Every **SQLite database** has a special table named _sqlite_master_, which is a system created table

In [3]:
c.execute("select * from SQLite_master;") # if you do not need to write sql code on multiple lines, you can use single/double quotes

tables = c.fetchall()

print("Listing tables and indices from main database:")

for table in tables:
        print(table)

        print("Table Name: %s"%(table[2]))

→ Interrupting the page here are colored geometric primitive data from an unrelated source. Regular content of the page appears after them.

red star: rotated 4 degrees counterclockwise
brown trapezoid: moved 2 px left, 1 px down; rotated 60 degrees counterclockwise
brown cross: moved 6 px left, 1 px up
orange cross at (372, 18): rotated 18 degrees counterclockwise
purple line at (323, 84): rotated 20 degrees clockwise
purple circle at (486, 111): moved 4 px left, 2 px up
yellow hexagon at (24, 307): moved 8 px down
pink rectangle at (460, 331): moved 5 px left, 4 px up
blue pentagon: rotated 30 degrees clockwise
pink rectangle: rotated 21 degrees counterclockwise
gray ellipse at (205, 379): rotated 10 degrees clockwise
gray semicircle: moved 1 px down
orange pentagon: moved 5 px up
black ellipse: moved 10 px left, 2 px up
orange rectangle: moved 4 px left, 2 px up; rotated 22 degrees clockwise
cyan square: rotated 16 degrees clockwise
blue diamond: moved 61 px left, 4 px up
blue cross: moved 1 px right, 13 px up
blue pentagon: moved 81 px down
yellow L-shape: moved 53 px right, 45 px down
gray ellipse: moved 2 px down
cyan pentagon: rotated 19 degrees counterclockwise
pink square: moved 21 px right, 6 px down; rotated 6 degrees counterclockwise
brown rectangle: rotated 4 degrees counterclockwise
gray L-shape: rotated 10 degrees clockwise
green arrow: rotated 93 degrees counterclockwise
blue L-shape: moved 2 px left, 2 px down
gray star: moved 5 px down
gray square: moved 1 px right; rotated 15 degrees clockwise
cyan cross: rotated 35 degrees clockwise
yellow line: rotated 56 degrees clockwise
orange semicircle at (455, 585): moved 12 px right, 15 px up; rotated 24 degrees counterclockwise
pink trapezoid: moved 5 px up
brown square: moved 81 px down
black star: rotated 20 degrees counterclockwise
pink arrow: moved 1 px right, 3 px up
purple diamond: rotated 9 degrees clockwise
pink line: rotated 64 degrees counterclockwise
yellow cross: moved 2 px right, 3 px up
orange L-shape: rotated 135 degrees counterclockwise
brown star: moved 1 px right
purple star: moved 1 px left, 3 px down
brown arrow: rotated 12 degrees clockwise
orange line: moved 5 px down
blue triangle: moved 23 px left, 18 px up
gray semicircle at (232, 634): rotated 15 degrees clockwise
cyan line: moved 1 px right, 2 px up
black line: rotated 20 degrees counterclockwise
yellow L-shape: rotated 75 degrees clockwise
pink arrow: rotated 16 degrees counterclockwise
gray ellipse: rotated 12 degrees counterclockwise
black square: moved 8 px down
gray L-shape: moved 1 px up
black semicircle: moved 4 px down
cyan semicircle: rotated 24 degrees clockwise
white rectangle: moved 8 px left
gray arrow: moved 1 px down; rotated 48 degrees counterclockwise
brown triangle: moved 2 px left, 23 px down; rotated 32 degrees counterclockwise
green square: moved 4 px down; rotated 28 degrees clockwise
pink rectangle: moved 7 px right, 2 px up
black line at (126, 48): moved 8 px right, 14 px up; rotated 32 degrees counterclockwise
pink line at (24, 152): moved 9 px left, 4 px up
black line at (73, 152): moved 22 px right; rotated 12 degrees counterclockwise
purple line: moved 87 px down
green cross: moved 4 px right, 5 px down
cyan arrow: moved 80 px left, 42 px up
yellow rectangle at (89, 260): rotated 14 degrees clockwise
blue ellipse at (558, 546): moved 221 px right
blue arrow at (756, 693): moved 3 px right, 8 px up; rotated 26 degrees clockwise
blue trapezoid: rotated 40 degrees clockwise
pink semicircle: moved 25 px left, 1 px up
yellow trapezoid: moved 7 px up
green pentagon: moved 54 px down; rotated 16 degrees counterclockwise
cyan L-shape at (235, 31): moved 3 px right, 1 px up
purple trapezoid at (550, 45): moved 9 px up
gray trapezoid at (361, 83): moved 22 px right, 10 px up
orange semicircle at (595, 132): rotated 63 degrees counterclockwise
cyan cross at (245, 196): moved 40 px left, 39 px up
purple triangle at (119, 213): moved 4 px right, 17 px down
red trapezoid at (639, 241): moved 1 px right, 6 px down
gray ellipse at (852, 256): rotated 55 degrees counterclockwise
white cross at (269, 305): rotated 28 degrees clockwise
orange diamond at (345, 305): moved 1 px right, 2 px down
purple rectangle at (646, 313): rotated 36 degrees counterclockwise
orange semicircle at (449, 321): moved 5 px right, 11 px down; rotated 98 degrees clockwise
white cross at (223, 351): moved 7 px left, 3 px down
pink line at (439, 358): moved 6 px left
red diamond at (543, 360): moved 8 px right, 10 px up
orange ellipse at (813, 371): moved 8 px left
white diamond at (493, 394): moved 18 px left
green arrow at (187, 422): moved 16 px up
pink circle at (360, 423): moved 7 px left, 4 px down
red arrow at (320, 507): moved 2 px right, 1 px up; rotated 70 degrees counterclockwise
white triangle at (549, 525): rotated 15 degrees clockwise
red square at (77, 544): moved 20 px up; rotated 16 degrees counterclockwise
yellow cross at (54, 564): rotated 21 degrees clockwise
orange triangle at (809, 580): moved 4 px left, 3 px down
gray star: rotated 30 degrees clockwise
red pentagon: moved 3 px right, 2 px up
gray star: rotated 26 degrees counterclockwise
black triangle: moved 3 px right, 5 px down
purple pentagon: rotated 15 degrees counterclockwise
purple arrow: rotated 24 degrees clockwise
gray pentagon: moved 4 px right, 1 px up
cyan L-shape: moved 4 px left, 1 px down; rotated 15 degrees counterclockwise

Listing tables and indices from main database:
('table', 'DEPT', 'DEPT', 2, 'CREATE TABLE DEPT(\n   DEPTNO INT PRIMARY KEY      NOT NULL,\n   DNAME           CHAR(50) NOT NULL,\n   LOC         CHAR(50)      NOT NULL\n)')
Table Name: DEPT
('index', 'sqlite_autoindex_DEPT_1', 'DEPT', 3, None)
Table Name: DEPT
('table', 'emp', 'emp', 4, 'CREATE TABLE "emp" (\n"EMPNO" INTEGER,\n  "ENAME" TEXT,\n  "JOB" TEXT,\n  "MGR" REAL,\n  "HIREDATE" TEXT,\n  "SAL" INTEGER,\n  "COMM" REAL,\n  "DEPTNO" INTEGER\n, employer_number varchar(50), hiring_date varchar(50))')
Table Name: emp


### Step 3. Delete tables

*DROP TABLE SQL* statement drops an existing table from the SQLite database

In [4]:
c.execute('DROP TABLE emp;')

<sqlite3.Cursor at 0x7fe9d237cea0>

In [5]:
c.execute('DROP TABLE dept;')

<sqlite3.Cursor at 0x7fe9d237cea0>

### Step 4. Create Tables

Option 1: insert

In [6]:
c.execute('''CREATE TABLE DEPT(
   DEPTNO INT PRIMARY KEY      NOT NULL,
   DNAME           CHAR(50) NOT NULL,
   LOC         CHAR(50)      NOT NULL
);''')

<sqlite3.Cursor at 0x7fe9d237cea0>

In [7]:
import csv
dept_file = open("dept.csv")
dept_rows = csv.reader(dept_file)

In [8]:
c. executemany("INSERT INTO dept VALUES (?, ?, ?)", dept_rows)
c. execute("SELECT * FROM dept")
print(c. fetchall())

[('DEPTNO', 'DNAME', 'LOC'), (10, 'ACCOUNTING', 'NEW YORK'), (20, 'RESEARCH', 'DALLAS'), (30, 'SALES', 'CHICAGO'), (40, 'OPERATIONS', 'BOSTON')]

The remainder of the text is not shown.